A structured set of objections, weighed in public.

Desk editor's note, referee report, simulated authors' rebuttal, and a circularity audit. Tearing a paper down is the easy half of reading it; the pith above is the substance, this is the friction.

Desk Editor's Note private letter to a colleague

A practical survey that maps early foundation model work in sensor HAR with a lifecycle taxonomy and three trajectories, though the synthesis sits on a thin base of existing papers.

read the letter

This survey organizes the first wave of foundation model ideas for sensor-based human activity recognition. It defines a lifecycle taxonomy from input design and pretraining through adaptation and utilization, then extracts three main trajectories: building HAR-specific models from scratch on sensor data, adapting general time-series or multimodal foundations, and layering in LLMs for reasoning and annotation. The companion GitHub index is a concrete plus for anyone trying to track the space.

Referee Report

1 major / 2 minor

Summary. The manuscript is a survey on foundation models for sensor-based human activity recognition (HAR). It clarifies foundational concepts and evaluation criteria, organizes existing work using a lifecycle-oriented taxonomy that spans input design, pretraining, adaptation, and utilization, analyzes recurring design patterns and trade-offs across nine technical axes, identifies three dominant development trajectories (HAR-specific models trained from scratch, adaptation of general time-series or multimodal models, and integration of large language models), and discusses open challenges in data curation, multimodal alignment, personalization, privacy, and responsible deployment, while providing a companion GitHub repository for an updated index of papers and models.

Significance. If the synthesis holds, this survey offers significant value by providing the first systematic framework for an emerging intersection of foundation models and sensor-based HAR. It moves beyond enumeration to highlight design patterns and trajectories, which can guide researchers in addressing challenges like scarce labels and weak generalization. The continuously updated repository is a notable strength, enhancing the work's utility and longevity in a rapidly evolving field.

major comments (1)

[Lifecycle taxonomy and trajectories identification] The central claim that foundation models provide a unifying paradigm rests on the proposed lifecycle taxonomy and the extraction of three dominant trajectories. The manuscript acknowledges the field as emerging with limited large-scale sensor corpora and few models pretrained at typical scales; therefore, the section should include explicit details on the literature review methodology, search terms, and inclusion criteria to substantiate that the identified patterns and trajectories are representative rather than reflective of the current small and potentially transient corpus.

minor comments (2)

[Abstract] The abstract refers to analysis 'across nine technical axes' but does not enumerate them; listing the axes (e.g., modality scope, tokenization, architectures) would improve clarity for readers.
[Conclusion] The outlook on future directions toward general-purpose models could benefit from more concrete milestones or benchmarks to make the recommendations more actionable.

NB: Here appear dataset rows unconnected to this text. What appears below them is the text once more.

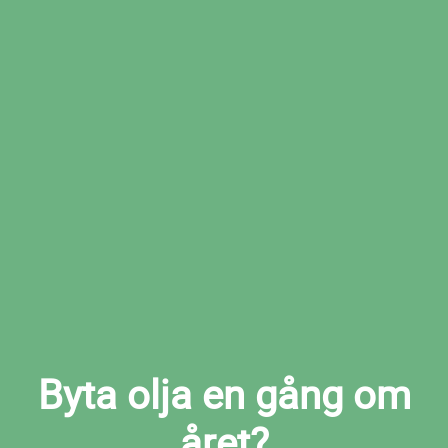
Boka den tid som passar dig bäst hos den
valda verkstaden
Boka oljebyte i Rabbalshede nu
Byta olja en gång om
året?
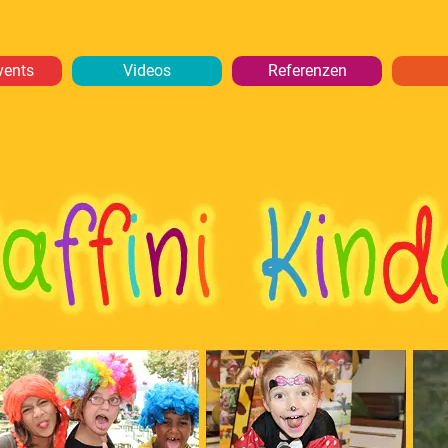
vents
Videos
Referenzen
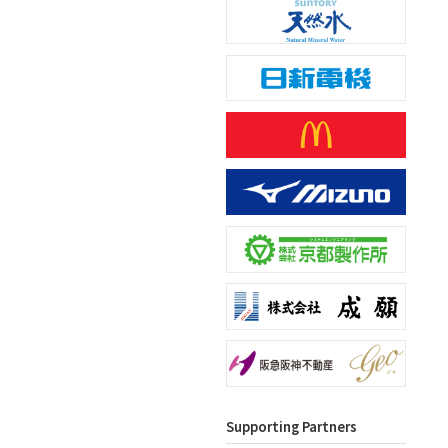
Supporting Partners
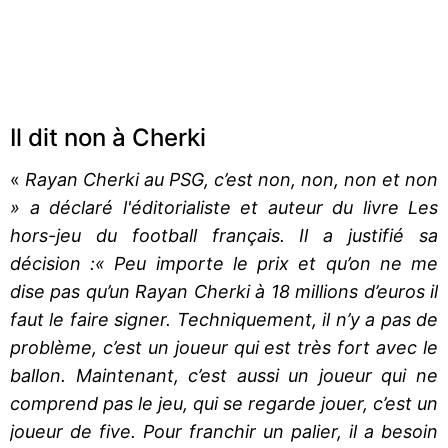
Il dit non à Cherki
«
Rayan Cherki au PSG, c’est non, non, non et non
» a déclaré l'éditorialiste et auteur du livre Les
hors-jeu du football français. Il a justifié sa
décision :« Peu importe le prix et qu’on ne me
dise pas qu’un Rayan Cherki à 18 millions d’euros il
faut le faire signer. Techniquement, il n’y a pas de
problème, c’est un joueur qui est très fort avec le
ballon. Maintenant, c’est aussi un joueur qui ne
comprend pas le jeu, qui se regarde jouer, c’est un
joueur de five. Pour franchir un palier, il a besoin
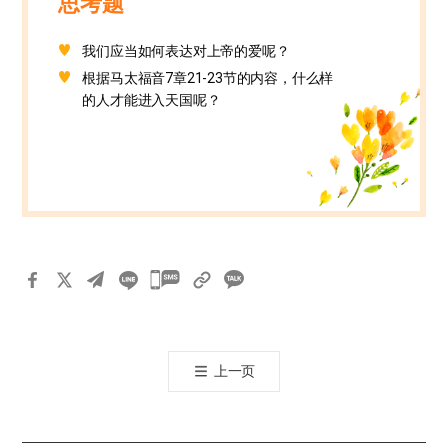
思考题
我们应当如何表达对上帝的爱呢？
根据马太福音7章21-23节的内容，什么样
的人才能进入天国呢？
카
카
오
톡
上一页
공
유
하
기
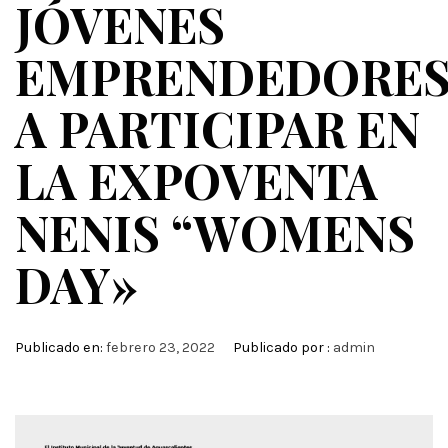
JÓVENES
EMPRENDEDORE
A PARTICIPAR EN
LA EXPOVENTA
NENIS “WOMENS
DAY»
Publicado en:
febrero 23, 2022
Publicado por :
admin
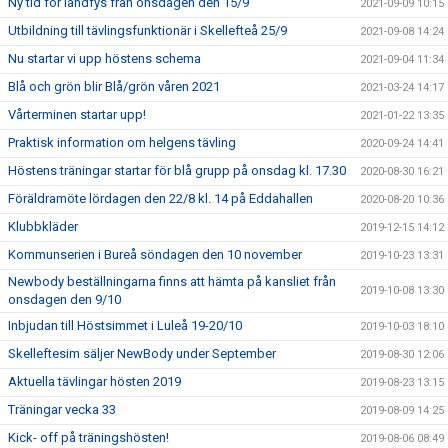
Ny tid för landfys från onsdagen den 15/9
2021-09-09 10:15
Utbildning till tävlingsfunktionär i Skellefteå 25/9
2021-09-08 14:24
Nu startar vi upp höstens schema
2021-09-04 11:34
Blå och grön blir Blå/grön våren 2021
2021-03-24 14:17
Vårterminen startar upp!
2021-01-22 13:35
Praktisk information om helgens tävling
2020-09-24 14:41
Höstens träningar startar för blå grupp på onsdag kl. 17.30
2020-08-30 16:21
Föräldramöte lördagen den 22/8 kl. 14 på Eddahallen
2020-08-20 10:36
Klubbkläder
2019-12-15 14:12
Kommunserien i Bureå söndagen den 10 november
2019-10-23 13:31
Newbody beställningarna finns att hämta på kansliet från
2019-10-08 13:30
onsdagen den 9/10
Inbjudan till Höstsimmet i Luleå 19-20/10
2019-10-03 18:10
Skelleftesim säljer NewBody under September
2019-08-30 12:06
Aktuella tävlingar hösten 2019
2019-08-23 13:15
Träningar vecka 33
2019-08-09 14:25
Kick- off på träningshösten!
2019-08-06 08:49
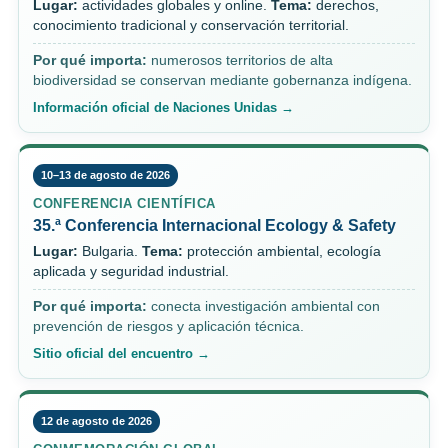
Lugar:
actividades globales y online.
Tema:
derechos,
conocimiento tradicional y conservación territorial.
Por qué importa:
numerosos territorios de alta
biodiversidad se conservan mediante gobernanza indígena.
Información oficial de Naciones Unidas →
10–13 de agosto de 2026
CONFERENCIA CIENTÍFICA
35.ª Conferencia Internacional Ecology & Safety
Lugar:
Bulgaria.
Tema:
protección ambiental, ecología
aplicada y seguridad industrial.
Por qué importa:
conecta investigación ambiental con
prevención de riesgos y aplicación técnica.
Sitio oficial del encuentro →
12 de agosto de 2026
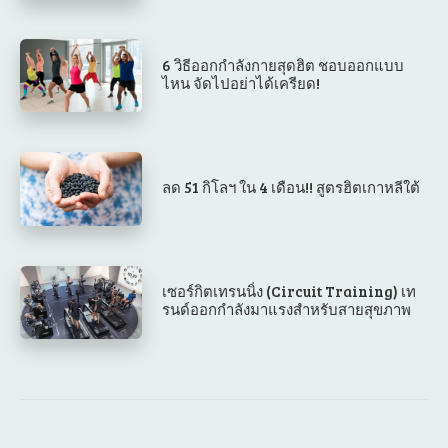
6 วิธีออกกำลังกายสุดฮิต ชอบออกแบบ
ไหน จัดไปอย่าได้เครียด!
ลด 51 กิโลฯ ใน 4 เดือน!! สูตรฮิตเกาหลีใต้
เซอร์กิตเทรนนิ่ง (Circuit Training) เท
รนด์ออกกำลังมาแรงสำหรับสายสุขภาพ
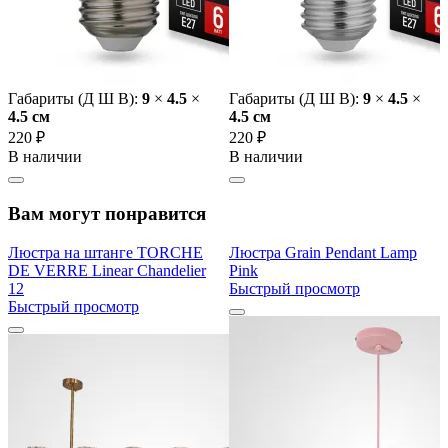
Габариты (Д Ш В):
9
×
4.5
×
Габариты (Д Ш В):
9
×
4.5
×
4.5 cм
4.5 cм
220 ₽
220 ₽
В наличии
В наличии
Вам могут понравится
Люстра на штанге TORCHE
Люстра Grain Pendant Lamp
DE VERRE Linear Chandelier
Pink
12
Быстрый просмотр
Быстрый просмотр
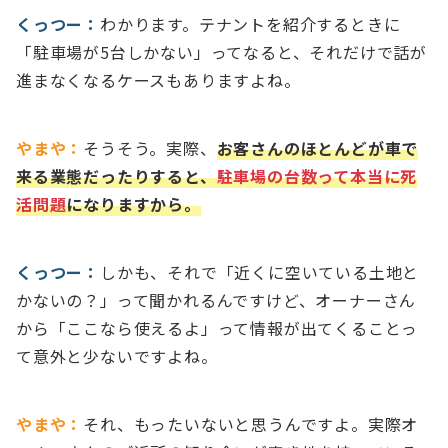
くっつー：
わかります。テナントを紹介するときに
「駐車場が5台しかない」ってなると、それだけで話が
進まなくなるケースもありますよね。
やまや：
そうそう。実際、
お客さんのほとんどが車で
来る業態だったりすると、
駐車場の台数って本当に死
活問題
になりますから。
くっつー：
しかも、それで「近くに空いている土地と
かないの？」って聞かれるんですけど、オーナーさん
から「ここなら使えるよ」って情報が出てくることっ
て意外と少ないですよね。
やまや：
それ、もったいないと思うんですよ。実際オ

Simulated Author's Rebuttal

1 responses · 0 unresolved

We thank the referee for the constructive feedback and positive assessment of the survey's contributions. We have revised the manuscript to address the concern regarding methodological transparency in the literature review.

read point-by-point responses

Referee: [Lifecycle taxonomy and trajectories identification] The central claim that foundation models provide a unifying paradigm rests on the proposed lifecycle taxonomy and the extraction of three dominant trajectories. The manuscript acknowledges the field as emerging with limited large-scale sensor corpora and few models pretrained at typical scales; therefore, the section should include explicit details on the literature review methodology, search terms, and inclusion criteria to substantiate that the identified patterns and trajectories are representative rather than reflective of the current small and potentially transient corpus.

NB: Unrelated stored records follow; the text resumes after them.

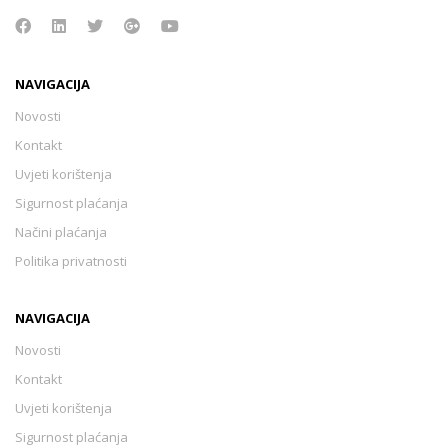
NAVIGACIJA
Novosti
Kontakt
Uvjeti korištenja
Sigurnost plaćanja
Načini plaćanja
Politika privatnosti
NAVIGACIJA
Novosti
Kontakt
Uvjeti korištenja
Sigurnost plaćanja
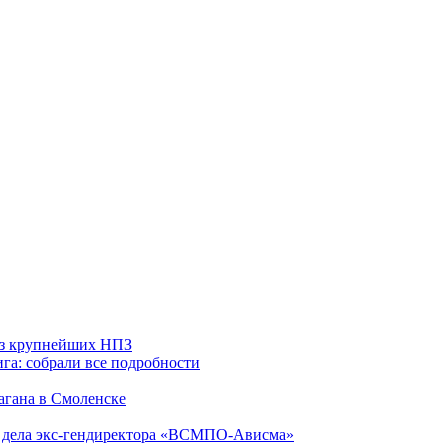
 из крупнейших НПЗ
га: собрали все подробности
агана в Смоленске
ю дела экс-гендиректора «ВСМПО-Ависма»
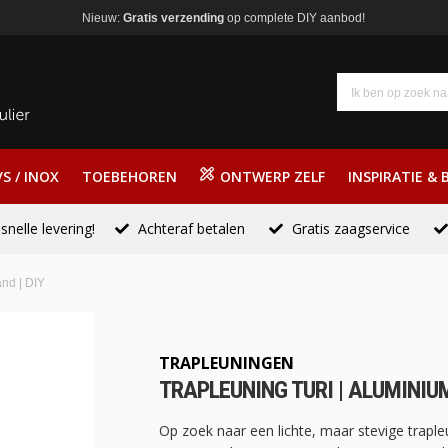
Nieuw:
Gratis verzending
op complete DIY aanbod!
S / INOX
TOEBEHOREN
ONTWERP ZELF
INSPIRATIE & 
snelle levering!
Achteraf betalen
Gratis zaagservice
and | DIY
TRAPLEUNINGEN
TRAPLEUNING TURI | ALUMINIUM
Op zoek naar een lichte, maar stevige traple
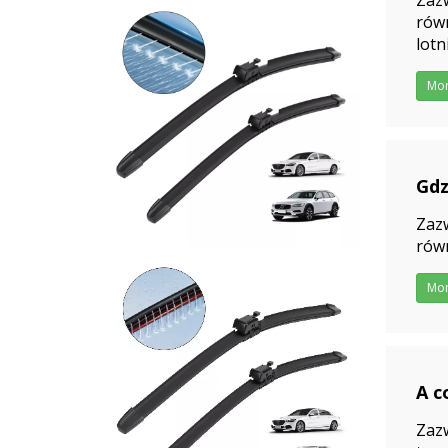
Zazw
równ
lotn
Mo
Gdz
202
Zazw
równ
Mo
A c
202
Zazw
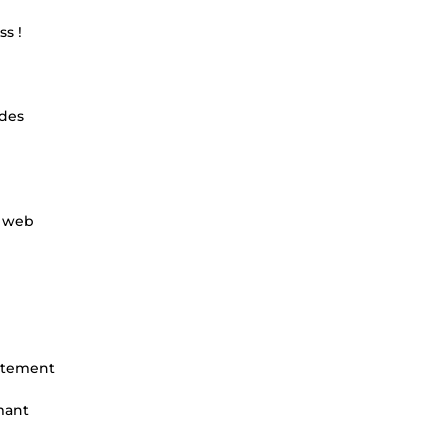
ss !
 des
e web
aitement
imant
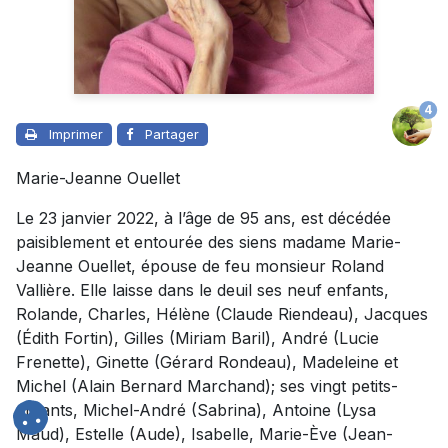
4
Imprimer
Partager
Marie-Jeanne Ouellet
Le 23 janvier 2022, à l’âge de 95 ans, est décédée
paisiblement et entourée des siens madame Marie-
Jeanne Ouellet, épouse de feu monsieur Roland
Vallière. Elle laisse dans le deuil ses neuf enfants,
Rolande, Charles, Hélène (Claude Riendeau), Jacques
(Édith Fortin), Gilles (Miriam Baril), André (Lucie
Frenette), Ginette (Gérard Rondeau), Madeleine et
Michel (Alain Bernard Marchand); ses vingt petits-
enfants, Michel-André (Sabrina), Antoine (Lysa
Maud), Estelle (Aude), Isabelle, Marie-Ève (Jean-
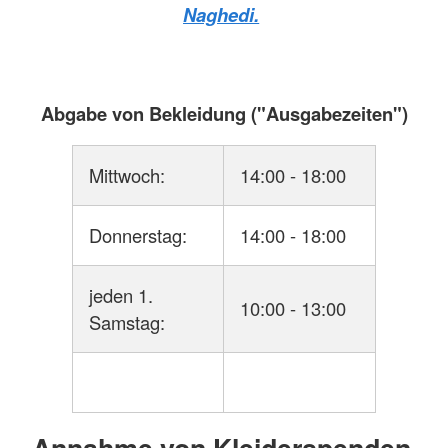
Naghedi.
Abgabe von Bekleidung ("Ausgabezeiten")
Mittwoch:
14:00 - 18:00
Donnerstag:
14:00 - 18:00
jeden 1.
10:00 - 13:00
Samstag:
Annahme von Kleiderspenden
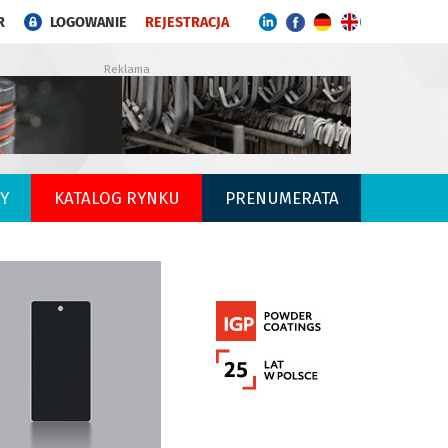
R
LOGOWANIE
REJESTRACJA
Reklama
Y
KATALOG RYNKU
PRENUMERATA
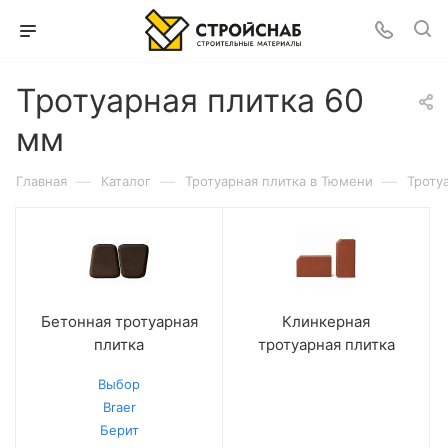
Тротуарная плитка 60
мм
—
—
—
Главная
Каталог
Тротуарная плитка в Тюмени
Троту
Бетонная тротуарная
Клинкерная
плитка
тротуарная плитка
Выбор
Braer
Берит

Authors: We agree that explicit details on the literature review methodology are necessary to substantiate the taxonomy and trajectories, particularly in an emerging field. In the revised manuscript, we have added a new subsection 'Literature Review Methodology' immediately following the introduction. This subsection specifies: (1) the databases searched (Google Scholar, arXiv, IEEE Xplore, ACM Digital Library); (2) the exact search strings employed (combinations of 'foundation model', 'pretrained model', 'self-supervised learning' with 'sensor-based human activity recognition', 'wearable HAR', 'time-series foundation model', and 'multimodal HAR'); (3) the temporal scope (January 2020 to March 2024); (4) inclusion criteria (papers proposing or adapting models pretrained on sensor data at scale, or demonstrating adaptation of general foundation models to HAR tasks, with emphasis on self-supervised or multimodal pretraining); and (5) exclusion criteria (purely supervised small-scale studies without pretraining components). We also report the initial retrieval count (approximately 180 papers) and the final curated set (42 papers) after duplicate removal and screening. These additions clarify that the three trajectories emerge from a systematic synthesis of the available literature rather than selective enumeration. revision: yes

Circularity Check

0 steps flagged

No circularity: survey synthesis rests on external literature

full rationale

This is a survey paper that reviews and categorizes existing external work on foundation models for sensor-based HAR. The lifecycle taxonomy (input design, pretraining, adaptation, utilization) and the three identified trajectories are extracted from patterns across cited papers rather than any internal derivations, equations, or parameter fits. No self-definitional steps, fitted inputs renamed as predictions, or load-bearing self-citations appear; the central claim of a unifying paradigm is presented as an observation from the reviewed corpus. The analysis is therefore self-contained against external benchmarks with no reduction to the paper's own inputs by construction.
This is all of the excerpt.